Each summer, the city and various corporate partners set up Aire Commune—an open-air networking and events space within and around decommissioned shipping containers—in a gravel loton the southern edge of the tracks. The season-long pop-up festival features craft beer, free wi-fi, food trucks, local DJs and yoga classes. The website for the initiative is tightly branded, highly corporate and plastered with images of young, almost entirely white people having fun. In close proximity, an abandoned warehouse under municipal jurisdiction and used for years by homeless people to escape Montreal’s notoriously harsh winters, was recently torn down. These two city initiatives taken together illustrate who is welcome in this space, and who is not.
Meanwhile, in Parc-Ex the city (and province) continue to invest in the construction of the new University of Montreal campus just north of the train tracks in what was once a train yard. Once completed, this new campus promises to bring thousands of students to the area, likely shifting the demographics of the neighbourhood and inflating rents. Developers have already begun construction on luxury apartments, sparking protests from local community organizations like Brique par Brique. While the neighbourhood has until now been sparse on public space, with the influx of students the plans for the campus include four new parks.

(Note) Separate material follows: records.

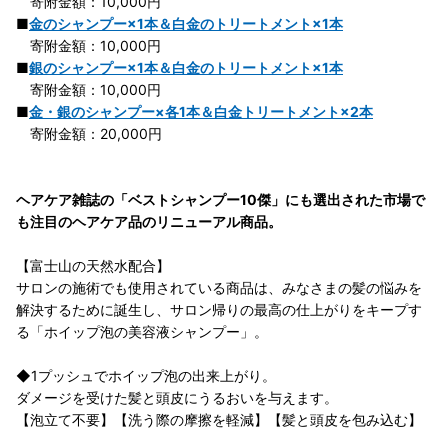
寄附金額：10,000円
■
金のシャンプー×1本＆白金のトリートメント×1本
寄附金額：10,000円
■
銀のシャンプー×1本＆白金のトリートメント×1本
寄附金額：10,000円
■
金・銀のシャンプー×各1本＆白金トリートメント×2本
寄附金額：20,000円
ヘアケア雑誌の「ベストシャンプー10傑」にも選出された市場で
も注目のヘアケア品のリニューアル商品。
【富士山の天然水配合】
サロンの施術でも使用されている商品は、みなさまの髪の悩みを
解決するために誕生し、サロン帰りの最高の仕上がりをキープす
る「ホイップ泡の美容液シャンプー」。
◆1プッシュでホイップ泡の出来上がり。
ダメージを受けた髪と頭皮にうるおいを与えます。
【泡立て不要】【洗う際の摩擦を軽減】【髪と頭皮を包み込む】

The development along the peripheries downtown Montreal’s train tracks offers a case study for how infrastructure can worsen inequality, how the allocation of public resources favours some groups over others and how the city managers are working to facilitate gentrification. This discussion raises many more questions about how to pursue a more collective right to the city—both for policy makers and for organizers.
How can we improve access to public space and remove impediments to free passage by foot and bike without spurring gentrification? How might well-intentioned community organizing in one part of the city leave behind people in others? And how can we form coalitions across neighbourhoods that are dealing with similar challenges, yet make sure that the loudest voices are not those with the most social capital based on race, gender and class? Only by pursuing the answers to these questions can we ensure that the right to the city is one we bear collectively.
Sophie O'Manique is a PhD student in geography at the Graduat Centre, City University of New York, and is currently living in Montreal.